The last step is to calibrate the model to estimate the implied volatility for both BTC and ETH. The function used is model_calibration():

# import modules
from TimeSeriesAnalysis.src.utils import *

# model calibration
model_calibration(coin_df=btc_data, min_time_interval=min_time_interval, max_time_interval=max_time_interval,
                  step=step, atm_skew=atm_skew, itm_skew=itm_skew, otm_skew=otm_skew,
                  local_folder='deliverables', coin='BTC')
model_calibration(coin_df=eth_data, min_time_interval=min_time_interval, max_time_interval=max_time_interval,
                  step=step, atm_skew=atm_skew, itm_skew=itm_skew, otm_skew=otm_skew,
                  local_folder='deliverables', coin='ETH')

For the purpose of this GitHub only the results from the model calibrated each 720 minutes are shown. The BTC results for this model are in BTC/720_min_calibration. The ETH results for this model are in ETH/720_min_calibration.

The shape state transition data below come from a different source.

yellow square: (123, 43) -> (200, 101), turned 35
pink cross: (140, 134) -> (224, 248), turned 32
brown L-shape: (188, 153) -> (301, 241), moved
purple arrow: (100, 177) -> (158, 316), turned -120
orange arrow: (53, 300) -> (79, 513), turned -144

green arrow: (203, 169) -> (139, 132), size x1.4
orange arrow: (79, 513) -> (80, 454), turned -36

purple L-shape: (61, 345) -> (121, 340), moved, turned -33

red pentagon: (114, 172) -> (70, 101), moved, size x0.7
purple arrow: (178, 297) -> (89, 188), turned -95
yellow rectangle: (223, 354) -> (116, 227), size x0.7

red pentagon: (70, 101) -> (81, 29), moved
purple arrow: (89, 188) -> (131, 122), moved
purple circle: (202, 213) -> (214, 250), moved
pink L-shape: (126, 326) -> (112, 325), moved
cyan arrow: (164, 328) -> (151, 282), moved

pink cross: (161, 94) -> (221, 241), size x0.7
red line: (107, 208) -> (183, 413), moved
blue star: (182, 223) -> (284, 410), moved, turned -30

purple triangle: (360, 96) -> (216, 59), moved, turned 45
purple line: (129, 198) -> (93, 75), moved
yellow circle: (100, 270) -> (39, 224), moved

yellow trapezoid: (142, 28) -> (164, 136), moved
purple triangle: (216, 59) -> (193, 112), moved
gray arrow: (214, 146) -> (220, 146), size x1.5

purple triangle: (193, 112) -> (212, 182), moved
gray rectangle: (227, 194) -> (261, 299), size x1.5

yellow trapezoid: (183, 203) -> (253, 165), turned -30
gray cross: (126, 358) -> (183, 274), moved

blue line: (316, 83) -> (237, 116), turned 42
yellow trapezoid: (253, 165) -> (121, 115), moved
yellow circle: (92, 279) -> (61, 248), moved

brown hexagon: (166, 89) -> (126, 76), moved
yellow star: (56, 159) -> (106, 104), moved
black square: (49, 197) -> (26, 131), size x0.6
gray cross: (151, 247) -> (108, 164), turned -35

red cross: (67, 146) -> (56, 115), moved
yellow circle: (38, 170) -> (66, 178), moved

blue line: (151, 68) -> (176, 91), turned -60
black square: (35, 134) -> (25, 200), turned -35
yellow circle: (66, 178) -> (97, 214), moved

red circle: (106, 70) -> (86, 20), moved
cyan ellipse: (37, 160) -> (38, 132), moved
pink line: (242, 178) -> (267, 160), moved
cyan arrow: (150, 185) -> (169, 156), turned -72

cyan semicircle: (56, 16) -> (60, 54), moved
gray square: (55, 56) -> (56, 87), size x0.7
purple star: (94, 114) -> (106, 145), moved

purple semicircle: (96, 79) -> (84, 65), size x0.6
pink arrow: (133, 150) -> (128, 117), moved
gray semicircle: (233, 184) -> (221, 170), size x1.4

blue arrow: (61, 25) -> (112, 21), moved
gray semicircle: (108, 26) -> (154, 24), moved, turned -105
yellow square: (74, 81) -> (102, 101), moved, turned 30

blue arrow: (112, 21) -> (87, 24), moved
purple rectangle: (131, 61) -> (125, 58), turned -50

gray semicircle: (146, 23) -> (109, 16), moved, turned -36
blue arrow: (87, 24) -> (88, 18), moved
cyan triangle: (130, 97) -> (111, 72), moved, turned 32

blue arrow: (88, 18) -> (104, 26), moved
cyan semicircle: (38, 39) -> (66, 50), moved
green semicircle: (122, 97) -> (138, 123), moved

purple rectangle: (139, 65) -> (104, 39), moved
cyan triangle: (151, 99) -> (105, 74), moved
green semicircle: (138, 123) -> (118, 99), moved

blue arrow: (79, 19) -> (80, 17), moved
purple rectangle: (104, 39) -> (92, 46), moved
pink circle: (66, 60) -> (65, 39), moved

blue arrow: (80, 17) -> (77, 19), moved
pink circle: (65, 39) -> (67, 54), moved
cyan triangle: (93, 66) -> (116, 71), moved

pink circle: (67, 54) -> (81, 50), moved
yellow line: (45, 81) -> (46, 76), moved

The model parameters' dynamics data are for BTC: BTC/720_min_calibration/data/BTC_parameters.parquet and for ETH: ETH/720_min_calibration/data/ETH_parameters.parquet. The summary of the descriptive statistics are for BTC: BTC/720_min_calibration/tables/BTC_parameters.parquet, and for ETH: ETH/720_min_calibration/tables/ETH_parameters.parquet. Then, the plots are:

The ATM implied volatility data for BTC are: BTC/720_min_calibration/data/BTC_atm_iv.parquet and for ETH: ETH/720_min_calibration/data/ETH_atm_iv.parquet. The summary of the descriptive statistics are for BTC: BTC/720_min_calibration/tables/BTC_atm_iv.parquet and for ETH: ETH/720_min_calibration/tables/ETH_atm_iv.parquet. Then, the plots are:

The implied Volatility Term-structure:

And the Volatility Skew data for BTC are: BTC/720_min_calibration/data/BTC_skew.parquet and for ETH: ETH/720_min_calibration/data/ETH_skew.parquet. The summary of the descriptive statistics are for BTC:BTC/720_min_calibration/tables/BTC_skew.parquet and for ETH: ETH/720_min_calibration/tables/ETH_skew.parquet. Then, the plots are:

This procedure has been applied to all the different calibrations.